> [PROBLEM DESCRIPTION] With all images omitted, write out the records word for word.

= = = = = = =

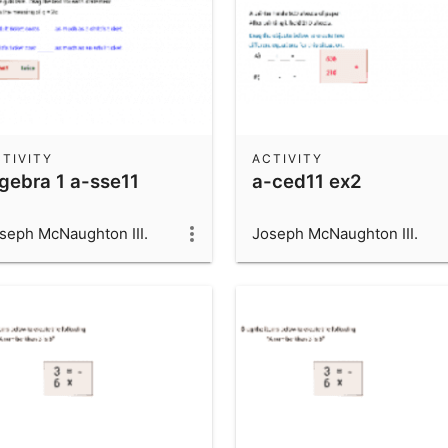
TIVITY
ACTIVITY
lgebra 1 a-sse11
a-ced11 ex2
seph McNaughton III.
Joseph McNaughton III.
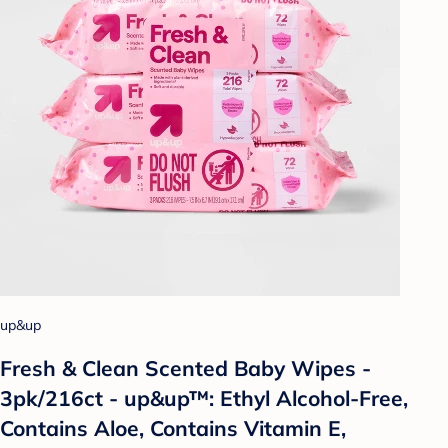
up&up
Fresh & Clean Scented Baby Wipes -
3pk/216ct - up&up™: Ethyl Alcohol-Free,
Contains Aloe, Contains Vitamin E,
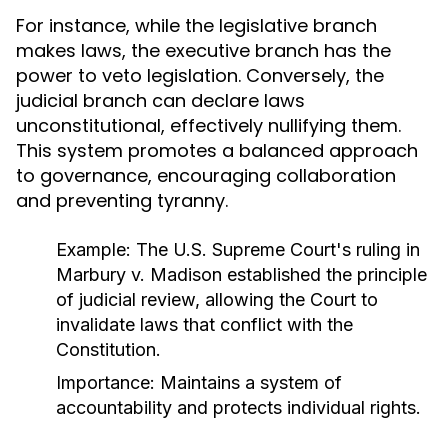
For instance, while the legislative branch
makes laws, the executive branch has the
power to veto legislation. Conversely, the
judicial branch can declare laws
unconstitutional, effectively nullifying them.
This system promotes a balanced approach
to governance, encouraging collaboration
and preventing tyranny.
Example:
The U.S. Supreme Court's ruling in
Marbury v. Madison
established the principle
of judicial review, allowing the Court to
invalidate laws that conflict with the
Constitution.
Importance:
Maintains a system of
accountability and protects individual rights.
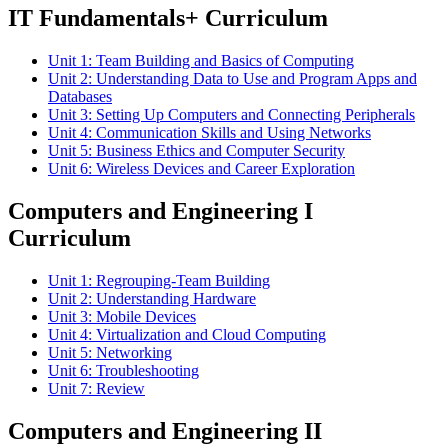
IT Fundamentals+ Curriculum
Unit 1: Team Building and Basics of Computing
Unit 2: Understanding Data to Use and Program Apps and
Databases
Unit 3: Setting Up Computers and Connecting Peripherals
Unit 4: Communication Skills and Using Networks
Unit 5: Business Ethics and Computer Security
Unit 6: Wireless Devices and Career Exploration
Computers and Engineering I
Curriculum
Unit 1: Regrouping-Team Building
Unit 2: Understanding Hardware
Unit 3: Mobile Devices
Unit 4: Virtualization and Cloud Computing
Unit 5: Networking
Unit 6: Troubleshooting
Unit 7: Review
Computers and Engineering II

= = = = = = =

> [WRITTEN REPLY]
TIVITY
ACTIVITY
lgebra 1 a-sse11
a-ced11 ex2
seph McNaughton III.
Joseph McNaughton III.
up&up
Fresh & Clean Scented Baby Wipes -
3pk/216ct - up&up™: Ethyl Alcohol-Free,
Contains Aloe, Contains Vitamin E,
For instance, while the legislative branch
makes laws, the executive branch has the
power to veto legislation. Conversely, the
judicial branch can declare laws
unconstitutional, effectively nullifying them.
This system promotes a balanced approach
to governance, encouraging collaboration
and preventing tyranny.
Example:
The U.S. Supreme Court's ruling in
Marbury v. Madison
established the principle
of judicial review, allowing the Court to
invalidate laws that conflict with the
Constitution.
Importance:
Maintains a system of
accountability and protects individual rights.
IT Fundamentals+ Curriculum
Unit 1: Team Building and Basics of Computing
Unit 2: Understanding Data to Use and Program Apps and
Databases
Unit 3: Setting Up Computers and Connecting Peripherals
Unit 4: Communication Skills and Using Networks
Unit 5: Business Ethics and Computer Security
Unit 6: Wireless Devices and Career Exploration
Computers and Engineering I
Curriculum
Unit 1: Regrouping-Team Building
Unit 2: Understanding Hardware
Unit 3: Mobile Devices
Unit 4: Virtualization and Cloud Computing
Unit 5: Networking
Unit 6: Troubleshooting
Unit 7: Review
Computers and Engineering II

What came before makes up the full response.